The choice of Bruno Ménétrier

We like westerns or we don’t, but this book may well make you want something else. With this first novel, the author makes a remarkable entry into the literary world.

Ces Promised Landsare those offarouest those of the gold rush, where magnificent prose will unfold: a powerful and raw language, carnal and suggestive, intense and vibrant. There is blood, mud, vermin, and much worse… because it is the language of a ” dark earth teeming with long ringed worms ».

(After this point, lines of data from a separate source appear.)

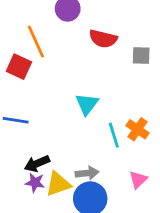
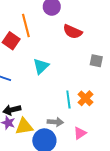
gray square: (141, 56) -> (96, 61), moved
cyan triangle: (87, 104) -> (41, 66), moved
gray arrow: (87, 173) -> (55, 122), moved

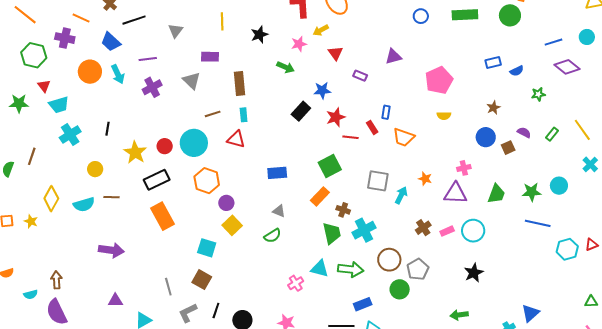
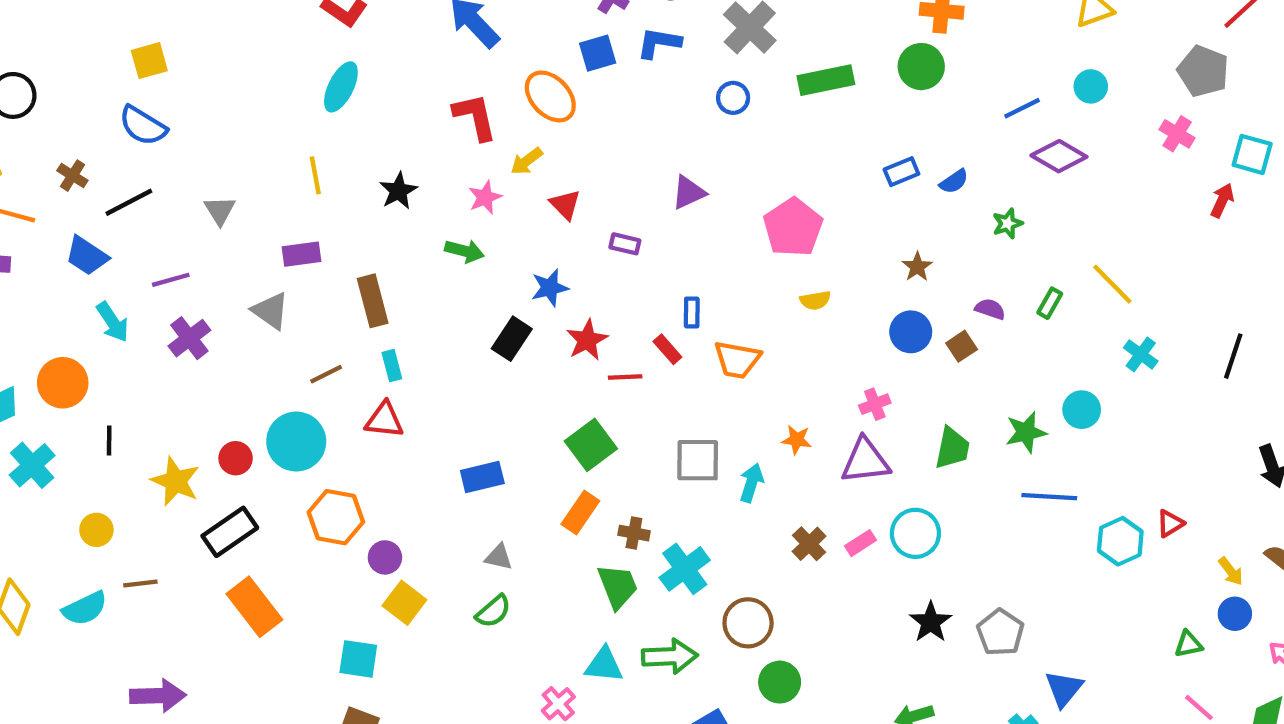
orange circle: (90, 72) -> (63, 383), moved
gray pentagon: (418, 269) -> (1000, 632), moved

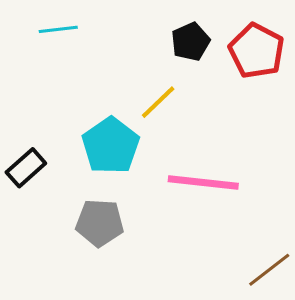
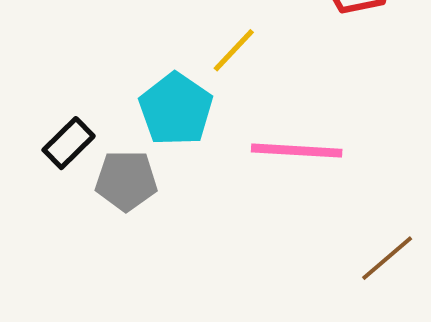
gray pentagon: (100, 223) -> (126, 181), moved

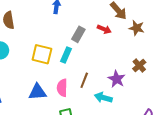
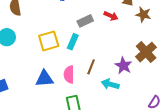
gray rectangle: (78, 34) -> (85, 21), turned 35
yellow square: (42, 54) -> (49, 41), turned -30
brown cross: (139, 66) -> (146, 52), size x1.5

CHRONICLE – Promised Lands: Human Comedy, in the Wild West

But the text remains totally controlled, all in the service of a solidly constructed story. A choral novel where each chapter allows one of the characters to develop in a temporal spiral mixing past and present. Stories where women are those who do not want to bow to the fury or desire of men.

Promised Lands, by Bénédicte Dupré la Tour (Les éditions du Panseur)
Promised Lands, by Bénédicte Dupré la Tour (Les éditions du Panseur, 2024)

The choice of Maria Danthine

During the visit to George Sand’s house in Nohant-Vic, our guide mentioned the epistolary book between George Sand and Gustave Flaubert, adding that it is probably one of the most beautiful correspondences in French literature. She was right.

I bought it, read it, tasted it and enjoyed it. Between Croisset Norman and Nohant Berry, postmen carried letters testifying to a strong friendship. George Sand and Gustave Flaubert dipped their pens in ink, and on the hundreds of sheets placed tenderness, respect and mutual admiration, similarly concerned looks at the world.

Between trivialities and daily worries, they shared their feelings and perceptions, complained to each other about their adventures with writing. When they met, apart from discussions about the preparation of roast chicken and jam sandwiches, about theater shows in Nohant and visits to the city of , for long hours they read and in a friendly way, a benevolent critic commented on the written texts.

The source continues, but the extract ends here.